§ **Task prompt**
What follows is a set of entries. Give them again exactly, without the pictures.

*** Opening Dataset extract ***

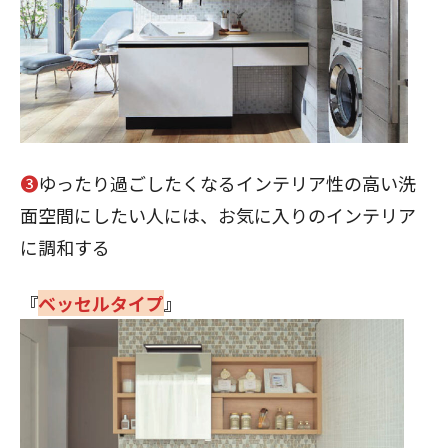
❸
ゆったり過ごしたくなるインテリア性の高い洗
面空間にしたい人には、お気に入りのインテリア
に調和する
『
ベッセルタイプ
』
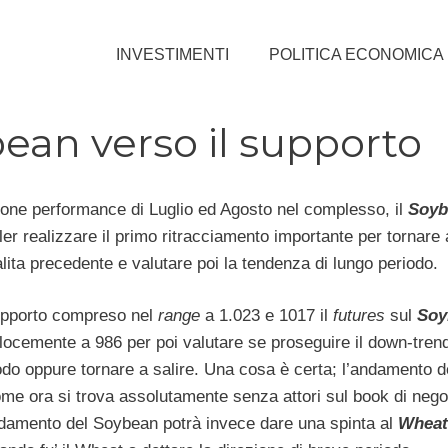
INVESTIMENTI
POLITICA ECONOMICA
bean verso il supporto
one performance di Luglio ed Agosto nel complesso, il
Soyb
er realizzare il primo ritracciamento importante per tornare
lita precedente e valutare poi la tendenza di lungo periodo.
upporto compreso nel
range
a 1.023 e 1017 il
futures
sul
Soy
elocemente a 986 per poi valutare se proseguire il down-tren
odo oppure tornare a salire. Una cosa è certa; l’andamento 
ome ora si trova assolutamente senza attori sul book di nego
ndamento del Soybean potrà invece dare una spinta al
Wheat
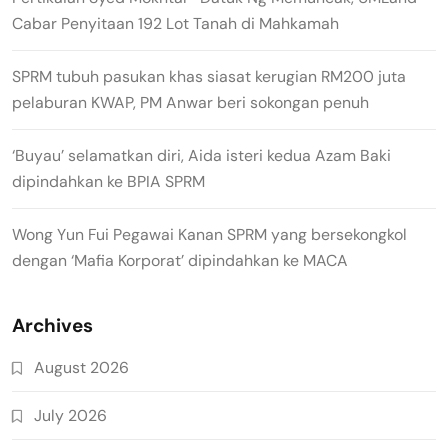
Cabar Penyitaan 192 Lot Tanah di Mahkamah
SPRM tubuh pasukan khas siasat kerugian RM200 juta
pelaburan KWAP, PM Anwar beri sokongan penuh
‘Buyau’ selamatkan diri, Aida isteri kedua Azam Baki
dipindahkan ke BPIA SPRM
Wong Yun Fui Pegawai Kanan SPRM yang bersekongkol
dengan ‘Mafia Korporat’ dipindahkan ke MACA
Archives
August 2026
July 2026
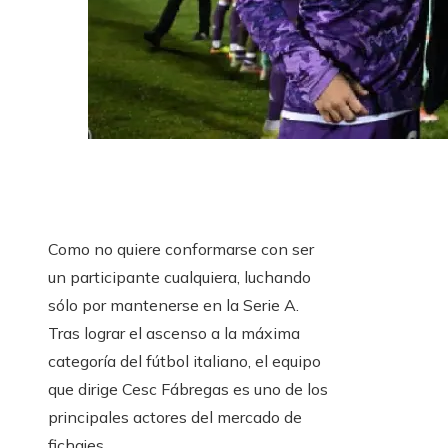
Como no quiere conformarse con ser
un participante cualquiera, luchando
sólo por mantenerse en la Serie A.
Tras lograr el ascenso a la máxima
categoría del fútbol italiano, el equipo
que dirige Cesc Fábregas es uno de los
principales actores del mercado de
fichajes.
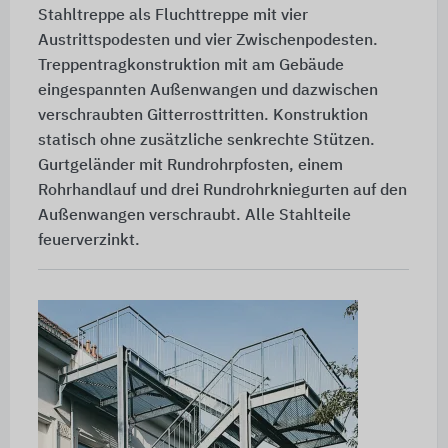
Stahltreppe als Fluchttreppe mit vier
Austrittspodesten und vier Zwischenpodesten.
Treppentragkonstruktion mit am Gebäude
eingespannten Außenwangen und dazwischen
verschraubten Gitterrosttritten. Konstruktion
statisch ohne zusätzliche senkrechte Stützen.
Gurtgeländer mit Rundrohrpfosten, einem
Rohrhandlauf und drei Rundrohrkniegurten auf den
Außenwangen verschraubt. Alle Stahlteile
feuerverzinkt.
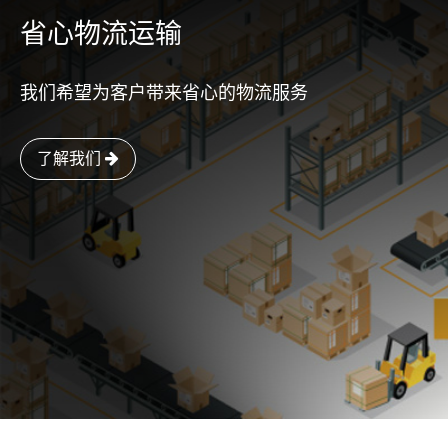
省心物流运输
我们希望为客户带来省心的物流服务
了解我们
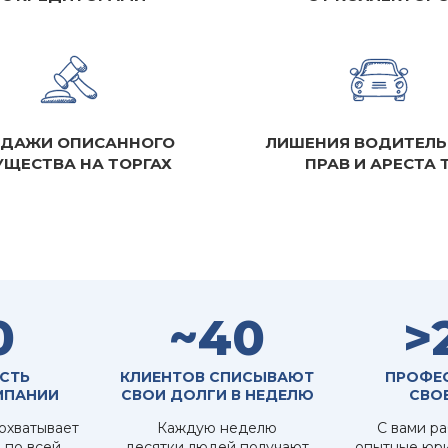
ДАЖИ ОПИСАННОГО
ЛИШЕНИЯ ВОДИТЕЛЬ
ЩЕСТВА НА ТОРГАХ
ПРАВ И АРЕСТА 
0
~40
>
СТЬ
КЛИЕНТОВ СПИСЫВАЮТ
ПРОФЕ
МПАНИИ
СВОИ ДОЛГИ В НЕДЕЛЮ
СВО
охватывает
Каждую неделю
С вами р
 по всей
десятки людей получают
опытные юри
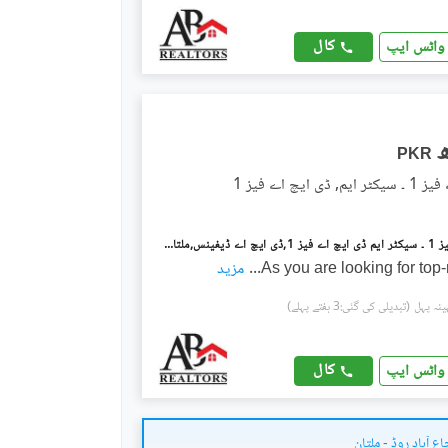
کال
واٹس ایپ
PKR
ی ایچ اے فیز 1
ڈی ایچ اے فیز 1 ۔ سیکٹر ایم ڈی ایچ اے فیز 1,ڈی ایچ اے ڈیفینس,ملتان میں 1 کنال رہائشی پلاٹ 95.0 لاکھ میں برائے فروخت۔
As you are looking for top
...
مزید
(تبدیلی کی گئی:3 ہفتے پہلے)
کال
واٹس ایپ
ع آباد روڈ - ملتان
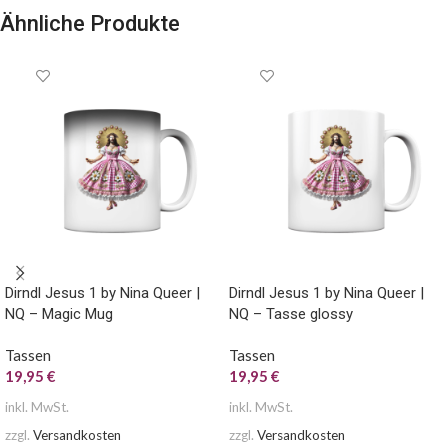
Ähnliche Produkte
Dirndl Jesus 1 by Nina Queer |
Dirndl Jesus 1 by Nina Queer |
NQ – Magic Mug
NQ – Tasse glossy
Tassen
Tassen
19,95
€
19,95
€
inkl. MwSt.
inkl. MwSt.
zzgl.
Versandkosten
zzgl.
Versandkosten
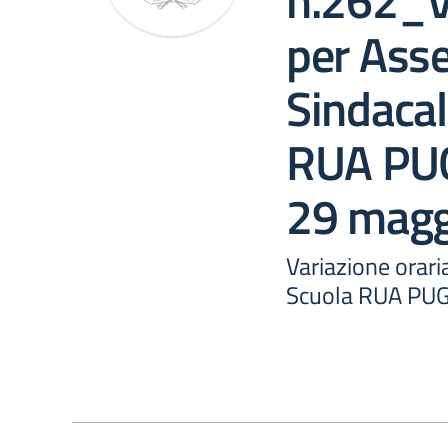
n.262_Va
per Ass
Sindacal
RUA PUG
29 magg
Variazione orar
Scuola RUA PUG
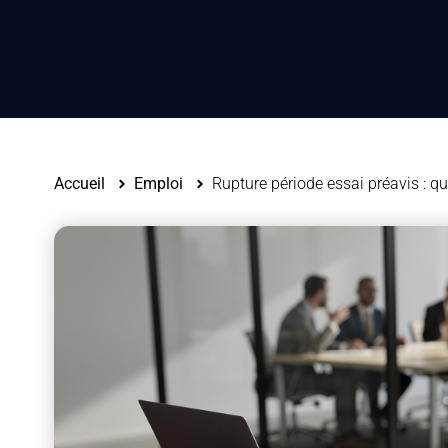
Accueil
Emploi
Rupture période essai préavis : qu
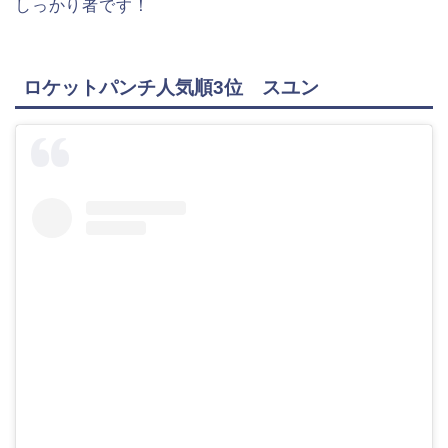
しっかり者です！
ロケットパンチ人気順3位 スユン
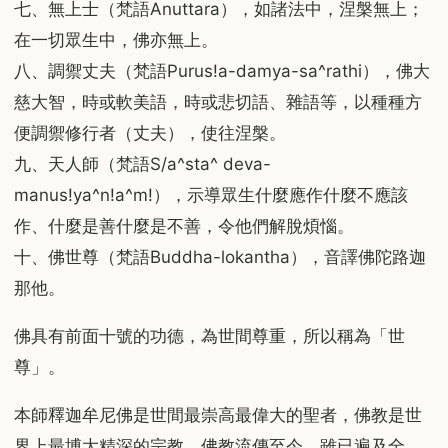
七、無上士（梵語Anuttara），如諸法中，涅槃無上；
在一切眾生中，佛亦無上。
八、調禦丈夫（梵語Purus!a-damya-sa^rathi），佛大
慈大智，時或軟美語，時或悲切語、雜語等，以種種方
便調禦修行者（丈夫），使往涅槃。
九、天人師（梵語S/a^sta^ deva-
manus!ya^n!a^m!），示導眾生什麼應作什麼不應該
作、什麼是善什麼是不善，令他們解脫煩惱。
十、佛世尊（梵語Buddha-lokantha），音譯佛陀路迦
那他。
佛具有前面十號的功德，為世間尊重，所以稱為「世
尊」。
本師釋迦牟尼佛是世間最崇高最偉大的聖者，佛教是世
界上最博大精深的宗教。佛教流傳至今，雖已遍及全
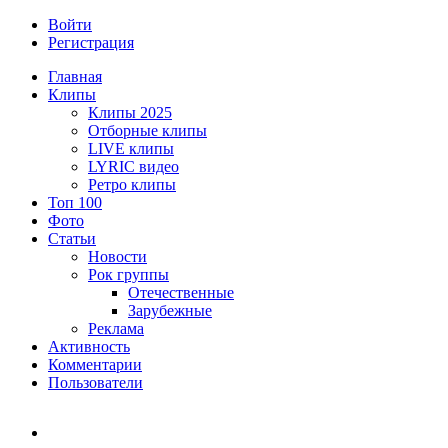
Войти
Регистрация
Главная
Клипы
Клипы 2025
Отборные клипы
LIVE клипы
LYRIC видео
Ретро клипы
Топ 100
Фото
Статьи
Новости
Рок группы
Отечественные
Зарубежные
Реклама
Активность
Комментарии
Пользователи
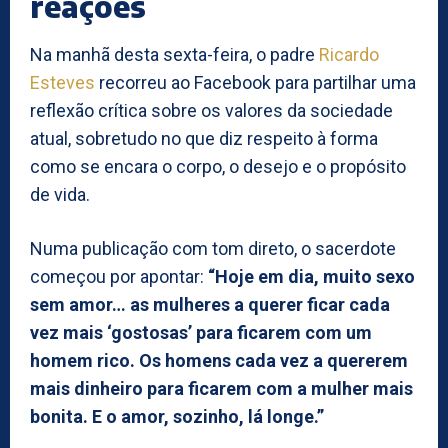
reações
Na manhã desta sexta-feira, o padre
Ricardo
Esteves
recorreu ao Facebook para partilhar uma
reflexão crítica sobre os valores da sociedade
atual, sobretudo no que diz respeito à forma
como se encara o corpo, o desejo e o propósito
de vida.
Numa publicação com tom direto, o sacerdote
começou por apontar:
“Hoje em dia, muito sexo
sem amor… as mulheres a querer ficar cada
vez mais ‘gostosas’ para ficarem com um
homem rico. Os homens cada vez a quererem
mais dinheiro para ficarem com a mulher mais
bonita. E o amor, sozinho, lá longe.”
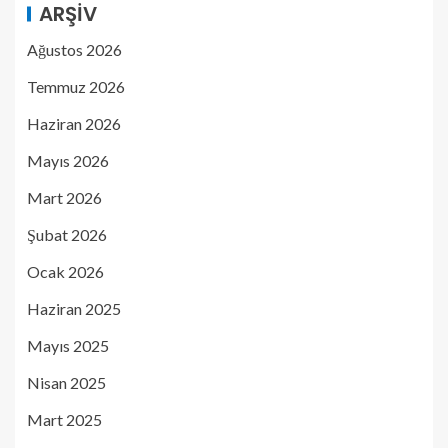
ARŞIV
Ağustos 2026
Temmuz 2026
Haziran 2026
Mayıs 2026
Mart 2026
Şubat 2026
Ocak 2026
Haziran 2025
Mayıs 2025
Nisan 2025
Mart 2025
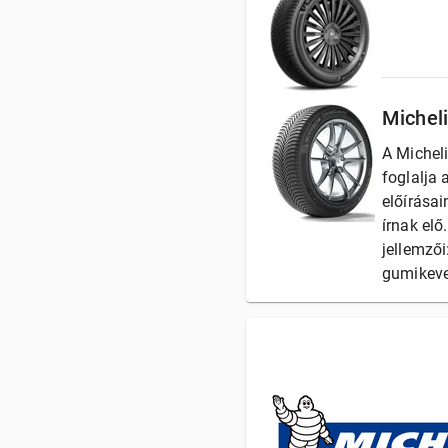
Michel
A Michel
foglalja 
előírásai
írnak elő
jellemzői
gumikeve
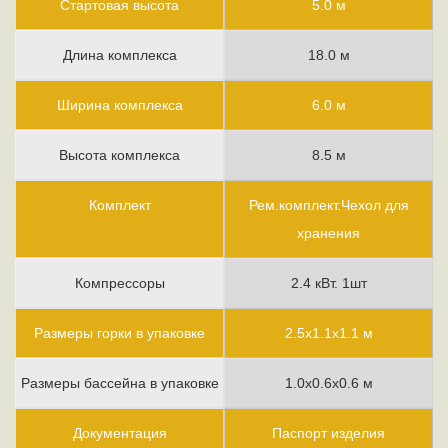
Стартовая высота
5.0 м
Длина комплекса
18.0 м
Ширина комплекса
6.0 м
Высота комплекса
8.5 м
Комплект
Рем.комплект.Чехол для
хранения
Компрессоры
2.4 кВт. 1шт
Размеры горки в упаковке
2.5х1.1х1.1 м
Размеры бассейна в упаковке
1.0х0.6х0.6 м
Документация
Паспорт изделия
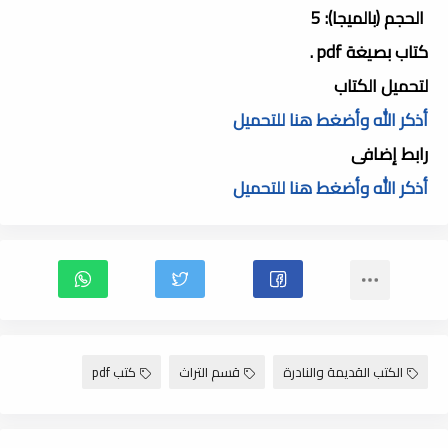
الحجم (بالميجا): 5
كتاب بصيغة pdf .
لتحميل الكتاب
أذكر الله وأضغط هنا للتحميل
رابط إضافى
أذكر الله وأضغط هنا للتحميل
الكتب القديمة والنادرة
قسم التراث
كتب pdf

*** Closing Dataset extract ***

§ **Solution for this task**
❸
ゆったり過ごしたくなるインテリア性の高い洗
面空間にしたい人には、お気に入りのインテリア
に調和する
『
ベッセルタイプ
』
INVESTIMENTI
POLITICA ECONOMICA
bean verso il supporto
one performance di Luglio ed Agosto nel complesso, il
Soyb
er realizzare il primo ritracciamento importante per tornare
lita precedente e valutare poi la tendenza di lungo periodo.
upporto compreso nel
range
a 1.023 e 1017 il
futures
sul
Soy
elocemente a 986 per poi valutare se proseguire il down-tren
odo oppure tornare a salire. Una cosa è certa; l’andamento 
ome ora si trova assolutamente senza attori sul book di nego
ndamento del Soybean potrà invece dare una spinta al
Wheat
Cabar Penyitaan 192 Lot Tanah di Mahkamah
SPRM tubuh pasukan khas siasat kerugian RM200 juta
pelaburan KWAP, PM Anwar beri sokongan penuh
‘Buyau’ selamatkan diri, Aida isteri kedua Azam Baki
dipindahkan ke BPIA SPRM
Wong Yun Fui Pegawai Kanan SPRM yang bersekongkol
dengan ‘Mafia Korporat’ dipindahkan ke MACA
Archives
August 2026
July 2026
Como no quiere conformarse con ser
un participante cualquiera, luchando
sólo por mantenerse en la Serie A.
Tras lograr el ascenso a la máxima
categoría del fútbol italiano, el equipo
que dirige Cesc Fábregas es uno de los
principales actores del mercado de
fichajes.
Stahltreppe als Fluchttreppe mit vier
Austrittspodesten und vier Zwischenpodesten.
Treppentragkonstruktion mit am Gebäude
eingespannten Außenwangen und dazwischen
verschraubten Gitterrosttritten. Konstruktion
statisch ohne zusätzliche senkrechte Stützen.
Gurtgeländer mit Rundrohrpfosten, einem
Rohrhandlauf und drei Rundrohrkniegurten auf den
Außenwangen verschraubt. Alle Stahlteile
feuerverzinkt.
省心物流运输
我们希望为客户带来省心的物流服务
了解我们
ДАЖИ ОПИСАННОГО
ЛИШЕНИЯ ВОДИТЕЛЬ
ЩЕСТВА НА ТОРГАХ
ПРАВ И АРЕСТА 
0
~40
>
СТЬ
КЛИЕНТОВ СПИСЫВАЮТ
ПРОФЕ
МПАНИИ
СВОИ ДОЛГИ В НЕДЕЛЮ
СВО
охватывает
Каждую неделю
С вами р
 по всей
десятки людей получают
опытные юри
کال
واٹس ایپ
PKR
ی ایچ اے فیز 1
ڈی ایچ اے فیز 1 ۔ سیکٹر ایم ڈی ایچ اے فیز 1,ڈی ایچ اے ڈیفینس,ملتان میں 1 کنال رہائشی پلاٹ 95.0 لاکھ میں برائے فروخت۔
As you are looking for top
...
مزید
(تبدیلی کی گئی:3 ہفتے پہلے)
کال
واٹس ایپ
ع آباد روڈ - ملتان
Ähnliche Produkte
Dirndl Jesus 1 by Nina Queer |
Dirndl Jesus 1 by Nina Queer |
NQ – Magic Mug
NQ – Tasse glossy
Tassen
Tassen
19,95
€
19,95
€
inkl. MwSt.
inkl. MwSt.
zzgl.
Versandkosten
zzgl.
Versandkosten
n.262_Va
per Ass
Sindacal
RUA PUG
29 magg
Variazione orar
Scuola RUA PUG
Accueil
Emploi
Rupture période essai préavis : qu
しっかり者です！
ロケットパンチ人気順3位 スユン
七、無上士（梵語Anuttara），如諸法中，涅槃無上；
在一切眾生中，佛亦無上。
八、調禦丈夫（梵語Purus!a-damya-sa^rathi），佛大
慈大智，時或軟美語，時或悲切語、雜語等，以種種方
便調禦修行者（丈夫），使往涅槃。
九、天人師（梵語S/a^sta^ deva-
manus!ya^n!a^m!），示導眾生什麼應作什麼不應該
作、什麼是善什麼是不善，令他們解脫煩惱。
十、佛世尊（梵語Buddha-lokantha），音譯佛陀路迦
那他。
佛具有前面十號的功德，為世間尊重，所以稱為「世
尊」。
本師釋迦牟尼佛是世間最崇高最偉大的聖者，佛教是世
界上最博大精深的宗教。佛教流傳至今，雖已遍及全
Войти
Регистрация
Главная
Клипы
Клипы 2025
Отборные клипы
LIVE клипы
LYRIC видео
Ретро клипы
Топ 100
Фото
Статьи
Новости
Рок группы
Отечественные
Зарубежные
Реклама
Активность
Комментарии
Пользователи
reações
Na manhã desta sexta-feira, o padre
Ricardo
Esteves
recorreu ao Facebook para partilhar uma
reflexão crítica sobre os valores da sociedade
atual, sobretudo no que diz respeito à forma
como se encara o corpo, o desejo e o propósito
de vida.
Numa publicação com tom direto, o sacerdote
começou por apontar:
“Hoje em dia, muito sexo
sem amor… as mulheres a querer ficar cada
vez mais ‘gostosas’ para ficarem com um
homem rico. Os homens cada vez a quererem
mais dinheiro para ficarem com a mulher mais
bonita. E o amor, sozinho, lá longe.”
ARŞIV
Ağustos 2026
Temmuz 2026
Haziran 2026
Mayıs 2026
Mart 2026
Şubat 2026
Ocak 2026
Haziran 2025
Mayıs 2025
Nisan 2025
Mart 2025
Michel
A Michel
foglalja 
előírásai
írnak elő
jellemzői
gumikeve
Стартовая высота
5.0 м
Длина комплекса
18.0 м
Ширина комплекса
6.0 м
Высота комплекса
8.5 м
Комплект
Рем.комплект.Чехол для
хранения
Компрессоры
2.4 кВт. 1шт
Размеры горки в упаковке
2.5х1.1х1.1 м
Размеры бассейна в упаковке
1.0х0.6х0.6 м
Документация
Паспорт изделия
الحجم (بالميجا): 5
كتاب بصيغة pdf .
لتحميل الكتاب
أذكر الله وأضغط هنا للتحميل
رابط إضافى
أذكر الله وأضغط هنا للتحميل
الكتب القديمة والنادرة
قسم التراث
كتب pdf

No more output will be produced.